Par Gilles-Mathieu Laberge
Certains jeunes adultes ont du mal à quitter la maison de leurs parents ou y reviennent après quelque temps. Ce phénomène, que l’on appelle Tanguy depuis le film du même nom, découle de deux causes. Il y a d’abord eu les enfants issus du babyboom, qui ont surchargé le marché du travail, rendant les emplois rares pour les générations suivantes. Puis, on remarque que les périodes de crise économique amènent aussi les jeunes adultes à rester plus longtemps chez leurs parents.
De plus, les jeunes d’aujourd’hui se mariant plus tard et restant généralement plus longtemps sur les bancs d’école que les générations précédentes, il paraît logique qu’ils tentent de bénéficier du confort financier du cocon familial. On remarque d’ailleurs que les enfants qui quittent leur famille pour aller étudier ou travailler sont plus enclins à éventuellement revenir vivre chez leurs parents que ceux qui déménagent pour établir une vie de couple. Selon le dernier recensement de Statistique Canada, 43,5 % d’un total de quatre millions de Canadiens âgés de 20 à 29 habitent encore chez leurs parents.

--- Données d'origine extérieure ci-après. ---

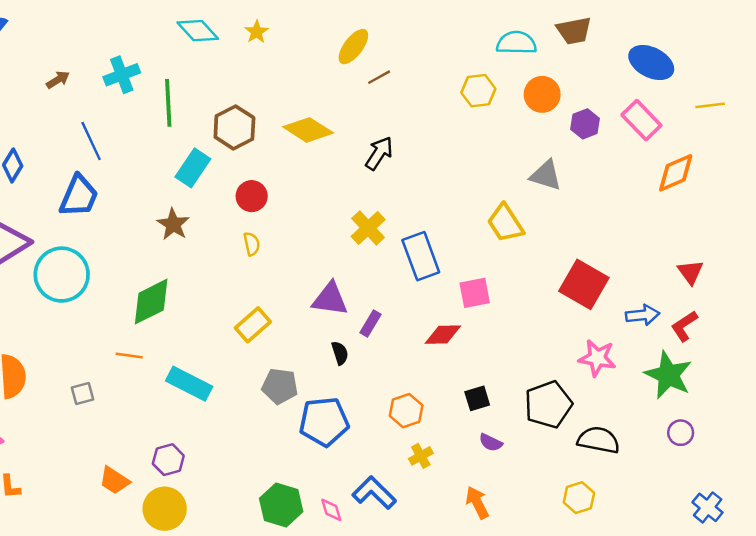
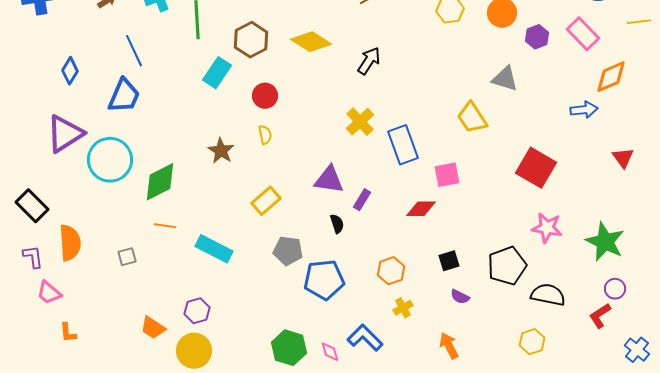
brown star: (173, 224) -> (221, 151), moved
green diamond: (151, 302) -> (160, 182), moved
blue arrow: (643, 315) -> (584, 110), moved
red L-shape: (684, 326) -> (600, 316), moved

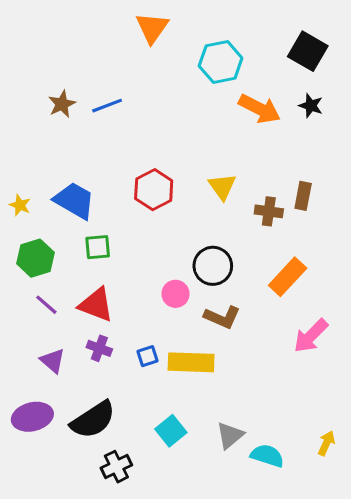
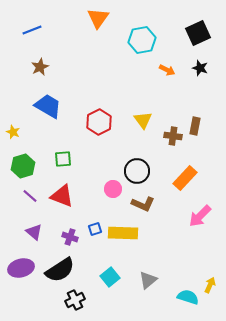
black square: (308, 51) -> (198, 33), turned 35
blue line: (107, 106) -> (32, 30), moved
orange arrow: (260, 109) -> (167, 70), size x0.6
blue trapezoid: (74, 200) -> (48, 106), moved
purple cross: (99, 348) -> (70, 237), moved
cyan semicircle: (267, 456) -> (188, 297), moved

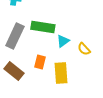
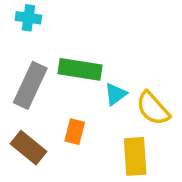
yellow semicircle: (84, 49) -> (153, 108), size x1.5
yellow rectangle: (61, 73) -> (135, 156), moved

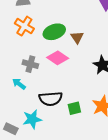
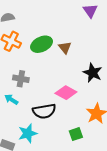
pink diamond: (58, 58) -> (66, 93), moved
green square: (74, 108) -> (76, 134), moved

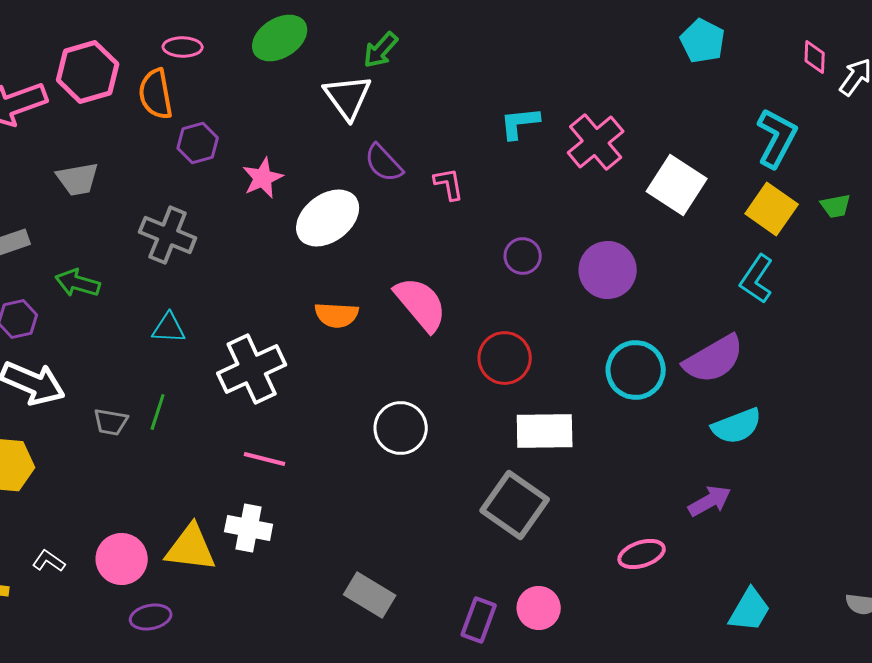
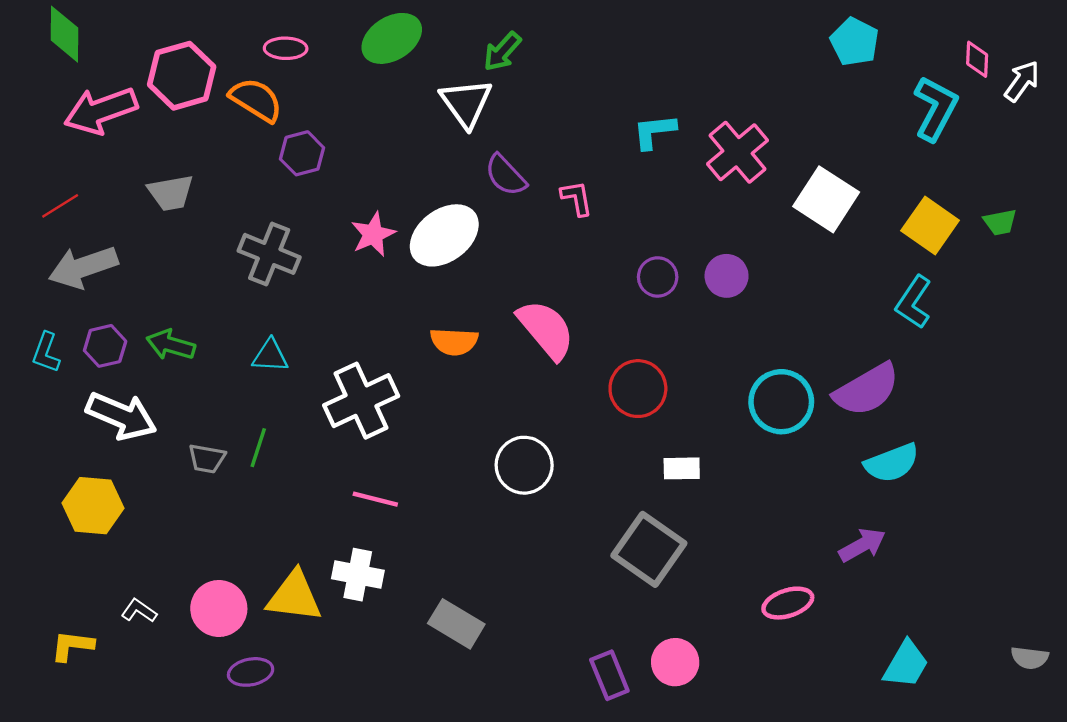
orange semicircle: (156, 94) -> (256, 100), turned 132
cyan L-shape: (777, 138) -> (936, 108), moved
pink star: (263, 178) -> (373, 234), moved
purple circle: (608, 270) -> (727, 276), moved, size x0.7
green arrow: (78, 283) -> (171, 345), moved
white rectangle: (545, 431) -> (682, 468), size x0.6
gray rectangle: (370, 595) -> (456, 624), moved
purple rectangle: (479, 620) -> (609, 675), turned -42

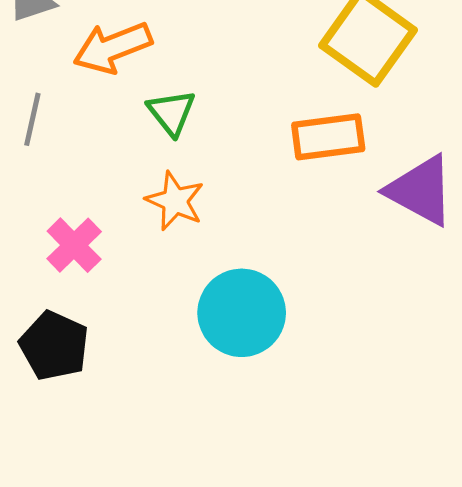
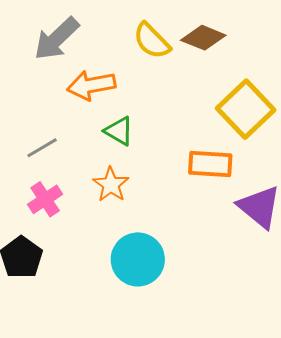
green triangle: (171, 113) -> (119, 131), turned -32
gray line: (32, 119) -> (42, 148), moved, turned 36

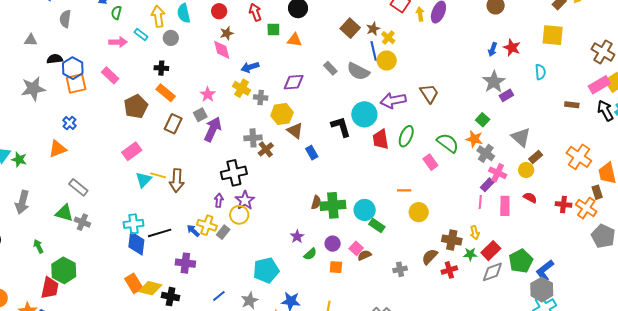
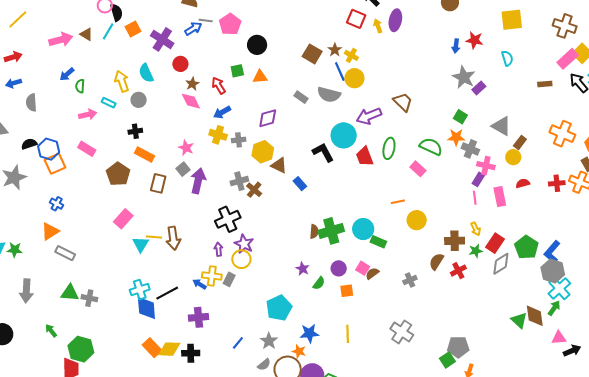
red arrow: (255, 12) -> (219, 86), moved
gray rectangle: (78, 187) -> (65, 253), moved
red semicircle: (530, 198) -> (523, 183), turned -32

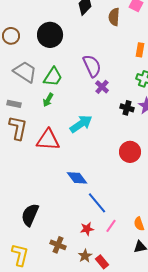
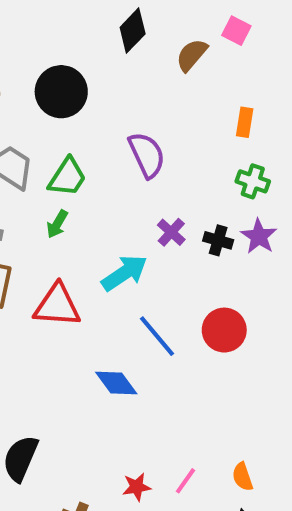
brown semicircle: (114, 17) -> (192, 55), turned 36
purple cross: (102, 87) -> (171, 232), moved
blue line: (97, 203) -> (157, 336), moved

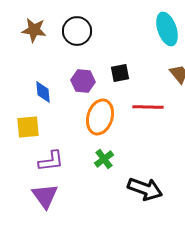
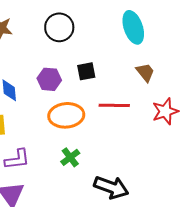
black circle: (77, 31) -> (59, 27), moved
orange ellipse: (100, 117) -> (66, 115), turned 68

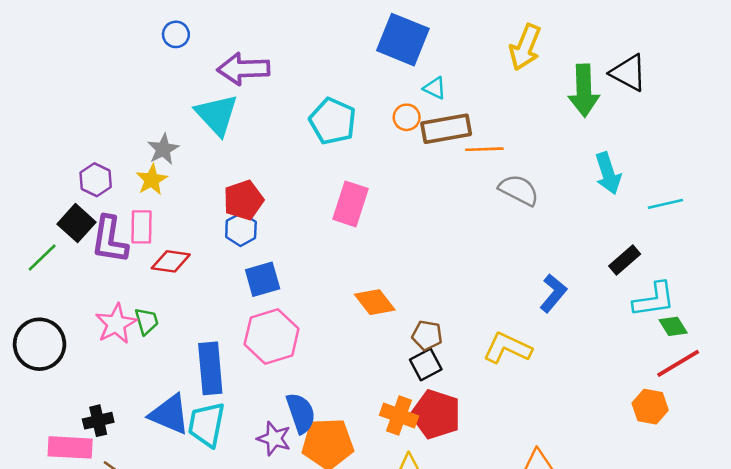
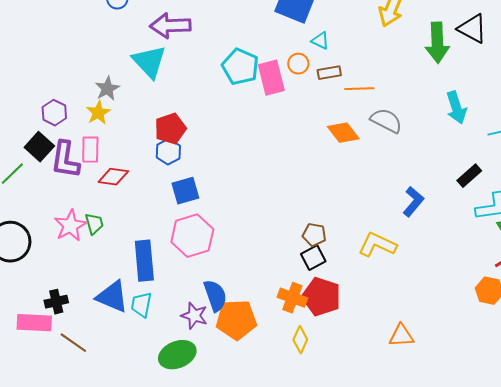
brown rectangle: (446, 129) -> (329, 73), size x0.6
pink rectangle: (351, 204) -> (271, 78), moved, turned -32
orange diamond: (375, 302) -> (343, 133), moved
cyan trapezoid: (207, 424) -> (141, 305), size x0.7

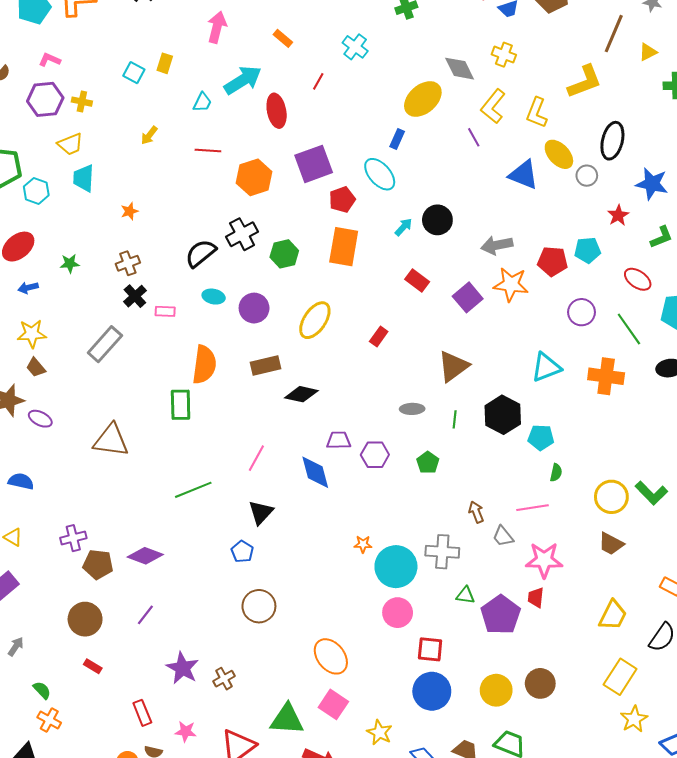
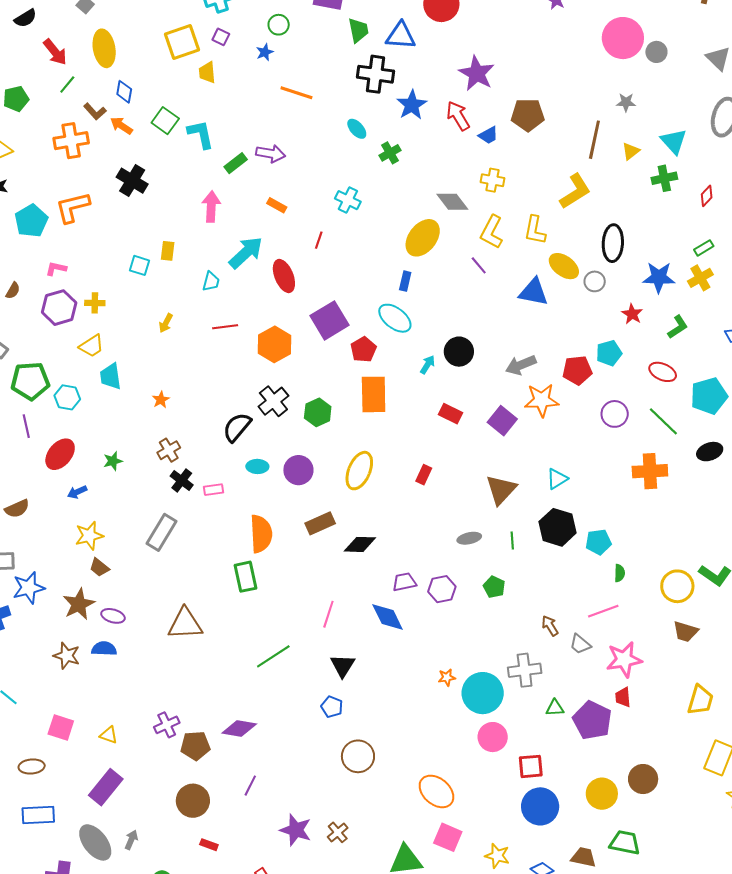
cyan triangle: (546, 367) -> (557, 479), moved, size x0.7
blue semicircle: (21, 481) -> (104, 649), moved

La géographie serait également un facteur influant sur ce phénomène. Au Québec, les jeunes adultes quittent le domicile familial plus tard que dans l’Ouest canadien. Aussi, les habitants des petites villes auraient tendance à être autonomes plus tôt que ceux des grandes villes.
Cette semaine à 15h30, Toute une histoire aborde la question sous différents angles. Aujourd’hui, on traite du phénomène boomerang, soit les enfants qui reviennent s’installer au sein du foyer familial. Mercredi, on rencontre des parents qui collent à la vie de leur enfant et qui acceptent mal leur départ. Quant à vendredi, il sera question des mères qui habitent chez leur enfant.













One Commentaire
Venant d’une petite ville (française) de 30 000 habitants, j’ai eu mon propre appart à 18 ans car je suis partie faire mes études (il n’y avait pas d’université dans ma ville).
Maintenant il est vrai que les Parisiens ou les gens de la région parisienne sont autonomes plus tardivement car ils ont les facs à proximité et en plus les prix des apparts sont prohibitifs sur Paris.